Gin, as we know it today, has its roots in the Dutch genever, a whisky-like juniper-dominated spirit that is believed to have inspired the phrase “Dutch courage” – the liquid (and misplaced) courage that soldiers needed before going into battle. 

In the thousand or so years since juniper berries and botanicals were first used to render a rough-tasting distillate more palatable, gin has evolved from a “wine of the poor” to the international star of craft cocktails, as soaring demand shows little signs of souring.

 

Growing category

Internationally, gin as an alcoholic category is expected to grow by $6.68-billion between 2021-2026, at an average annual rate of 7.59%, according to analysts. In South Africa, gin volumes are expected to reach 4.98 million litres by 2027, according to data from Statista

Market research company Technavio expects the category’s market share growth in the standard gin segment to be “significant” by 2026. It’s reported that “the increasing on-trade consumption of gin and the rising popularity of and demand for premium and super-premium gin products will facilitate the gin market growth in Europe”.

 

The new gin craze

For the past decade, gin as a category of spirits has experienced a massive revival thanks to the growth of cocktail culture and the global popularity of gin and tonic. With renewed appetite for high-quality, artisanal gins, premium brands are offering innovative styles and gorgeous packaging.

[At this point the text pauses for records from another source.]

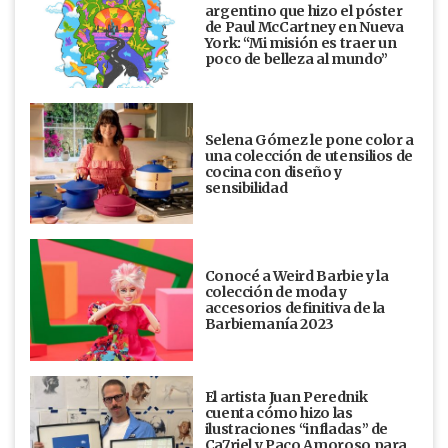
argentino que hizo el póster
de Paul McCartney en Nueva
York: “Mi misión es traer un
poco de belleza al mundo”
Selena Gómez le pone color a
una colección de utensilios de
cocina con diseño y
sensibilidad
Conocé a Weird Barbie y la
colección de moda y
accesorios definitiva de la
Barbiemanía 2023
El artista Juan Perednik
cuenta cómo hizo las
ilustraciones “infladas” de
Ca7riel y Paco Amoroso para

From classically flavoured juniper-infused gins, to artisan gins enhanced with a combination of herbs, spices, fruit or floral flavours, most gins are best served with tonic water, as a base spirit for cocktails, or as a gin-based fruit cup or even liqueur (think Pimm’s – a blend of gin, quinine, and spices).

Popular botanicals or flavouring agents for gin, besides the requisite juniper, often include citrus (such as bitter orange, grapefruit and lemon), spices (such as aniseed, angelica, blueberry, cardamom, licorice root, cinnamon, and rhubarb).

 

Cocktail hour

The most well known gin cocktail is the classic martini, traditionally made with gin/vodka and dry vermouth. Bond preferred his with the explicit order: “Three measures of Gordon’s, one of vodka, half a measure of Kina Lillet, shaken, not stirred”.

Living on the edge, 007 might have preferred his cocktail somewhat adulterated: by shaking, rather than stirring, the ice in a Martini melts, diluting the drink, and it becomes cloudy rather than clear.

Whatever rocks your boat then.

If you prefer something a little less ordinary, here’s a selection of three gin cocktails that are effortless to whip up and delicious at any time of year: 

 

Wilderer at heart 

No call at the Spice Route would be complete without a pitstop for a tasting at Wilderer, SA’s first private grappa distillery.

Founded by German restaurateur Helmut Wilderer in 1995, the Wilderer Grapperia has been located at the popular tourist destination outside Paarl since 2014. Helmut passed away in 2016 but his son, Christian, has continued to build on his legacy.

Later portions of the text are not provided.